Is that correct? Please feel free to critique proof ...

Peter

 

[andrewkirk]

It looks pretty good.

Step (1): Show that $0$ lies inside every interval being intersected ...

For $n \gt 0$ where $n \in \mathbb{N}$, we have that $\frac{1}{n} \gt 0$ ... that is ... $0 \gt - \frac{1}{n}$ (but! how do I justify this?)

What is needed here is an axiom or a theorem that says
$$x<y\to x+a<y+a\ \ (P)$$

What axioms and theorems does the text give us about inequalities, that may enable us to derive $P$ as a theorem?

 

[Math Amateur]

It looks pretty good.What is needed here is an axiom or a theorem that says
$$x<y\to x+a<y+a\ \ (P)$$

What axioms and theorems does the text give us about inequalities, that may enable us to derive $P$ as a theorem?

Hi Andrew ...

You write:

" ... ... What axioms and theorems does the text give us about inequalities, that may enable us to derive $P$ as a theorem? ... ... "Well ... Sohrab defines inequalities in the following text ... which includes an exercise requesting students to prove that:

$a \lt b \Longrightarrow a + c \lt b + c$

Sohrab also has the following Theorem and Corollary concerning inequalities:

Hope that helps,

Peter

 

[andrewkirk]

Well ... Sohrab defines inequalities in the following text ... which includes an exercise requesting students to prove that:

$a \lt b \Longrightarrow a + c \lt b + c$

Great, that's exactly what's needed to justify that step you weren't sure about:

For $n \gt 0$ where $n \in \mathbb{N}$, we have that $\frac{1}{n} \gt 0$ ... that is ... $0 \gt - \frac{1}{n}$ (but! how do I justify this?)

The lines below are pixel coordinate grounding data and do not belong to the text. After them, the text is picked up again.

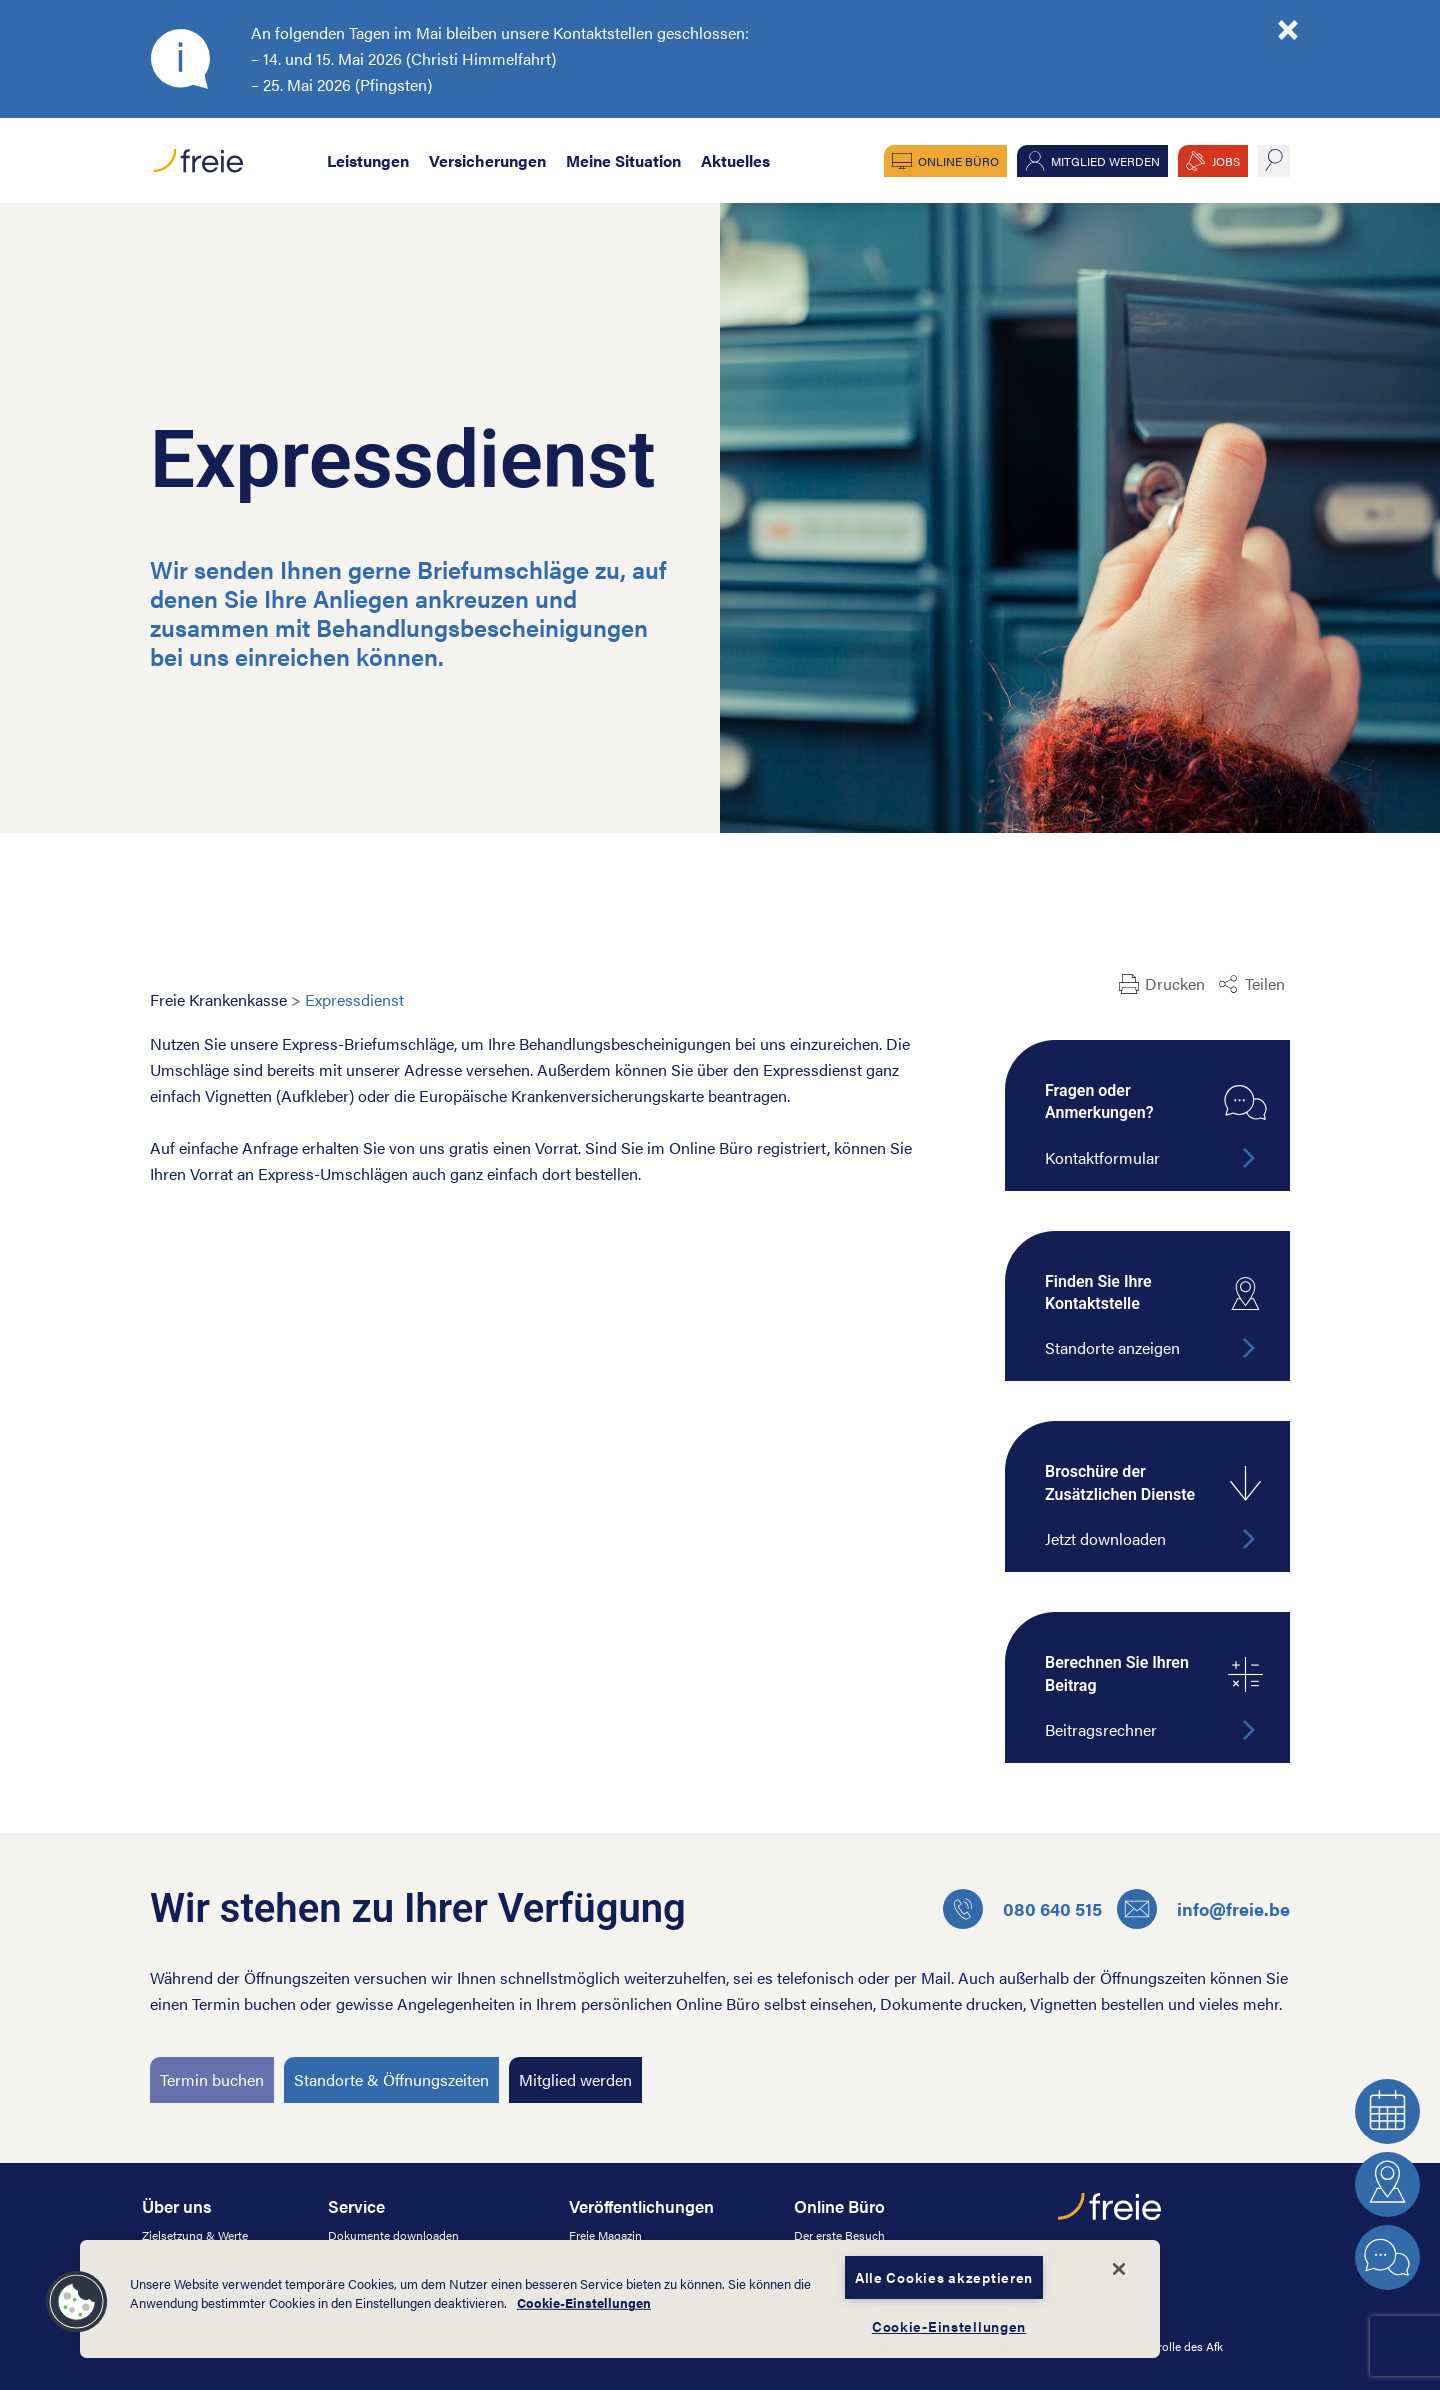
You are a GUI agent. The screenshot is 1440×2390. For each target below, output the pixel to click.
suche (1274, 161)
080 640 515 (1022, 1909)
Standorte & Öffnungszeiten (391, 2079)
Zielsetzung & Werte (195, 2235)
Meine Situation (623, 160)
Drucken (1175, 983)
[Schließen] (1119, 2269)
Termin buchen (212, 2079)
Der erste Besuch (839, 2235)
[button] (77, 2302)
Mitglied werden (1105, 161)
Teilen (1265, 983)
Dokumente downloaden (393, 2235)
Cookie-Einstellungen (584, 2303)
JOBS (1226, 161)
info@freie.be (1203, 1909)
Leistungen (368, 160)
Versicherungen (487, 160)
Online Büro (958, 161)
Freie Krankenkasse (218, 999)
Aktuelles (735, 160)
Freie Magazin (605, 2235)
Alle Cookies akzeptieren (944, 2277)
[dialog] (620, 2299)
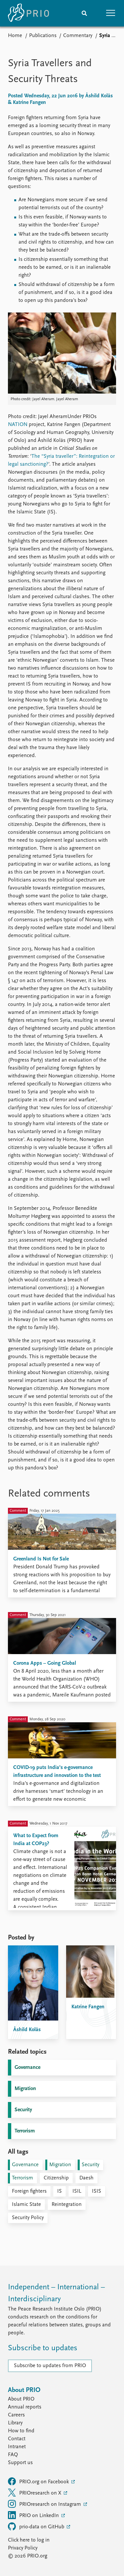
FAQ (13, 2454)
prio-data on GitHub (36, 2526)
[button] (111, 13)
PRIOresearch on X (35, 2493)
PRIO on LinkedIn (34, 2515)
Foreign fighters (29, 2191)
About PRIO (21, 2399)
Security (23, 2110)
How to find (21, 2431)
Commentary (77, 35)
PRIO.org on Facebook (39, 2481)
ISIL (76, 2191)
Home (15, 35)
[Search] (84, 13)
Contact (16, 2439)
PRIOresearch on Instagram (45, 2504)
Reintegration (67, 2204)
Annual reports (24, 2407)
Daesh (86, 2178)
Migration (25, 2088)
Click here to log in (29, 2540)
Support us (20, 2462)
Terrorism (25, 2131)
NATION (17, 424)
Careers (16, 2415)
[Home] (28, 13)
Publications (43, 35)
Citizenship (56, 2178)
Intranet (17, 2447)
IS (59, 2191)
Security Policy (28, 2217)
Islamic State (26, 2204)
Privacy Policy (22, 2548)
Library (15, 2423)
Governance (27, 2067)
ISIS (96, 2191)
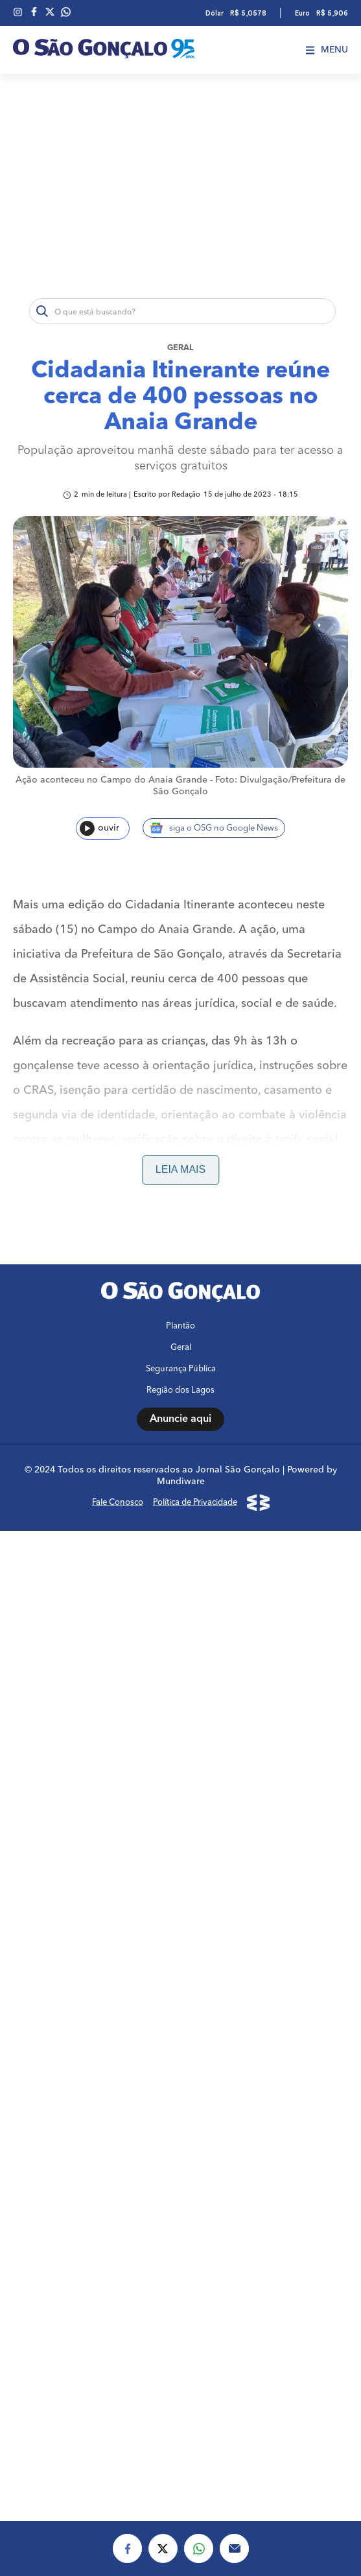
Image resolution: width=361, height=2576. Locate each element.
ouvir (99, 828)
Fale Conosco (117, 1502)
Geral (180, 348)
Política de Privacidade (195, 1502)
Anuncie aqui (180, 1419)
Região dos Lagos (180, 1390)
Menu (327, 49)
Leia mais (180, 1169)
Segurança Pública (181, 1369)
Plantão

Assuming that the step you want to justify is
$$\frac{1}{n} \gt 0\ \ \to\ \ 0 \gt - \frac{1}{n}$$
we just substitute in the above theorem $\frac1n$ for $b$, $0$ for $a$ and $-\frac1n$ for $c$.

however, you can't just jump straight to the conclusion $0 \in \bigcap_{n=1}^\infty I_n$ of your Step 1, because you've only shown that 0 is above the lower bound of $I_n$. You need to do the same sort of thing to show that 0.

In Step 2, there's just a bit of a muddle over signs:

Step (2):

Consider $x \in B_{ \epsilon } (0)$ such that $- \epsilon \lt x \lt 0$

Now ... $\exists m$ such that $x \gt - \frac{1}{m}$

That is $-x \gt \frac{1}{m}$ (Archimedean Property 0 Corollary 2.1.32 (b) )

The 'that is' multiplies both sides of the inequality by -1, which means we have to reverse the direction of the inequality.

I find dealing with lots of negative signs confusing, because of that sort of thing inter alia, and hence prefer to leave negation as late as possible in a proof.

I suggest that instead you choose $x\in (0,\epsilon)$, find $m\in\mathbb N$ such that $x>\frac1m$, then show that $-x$ lies inside the ball $B_\epsilon(0)$ and outside $I_m$.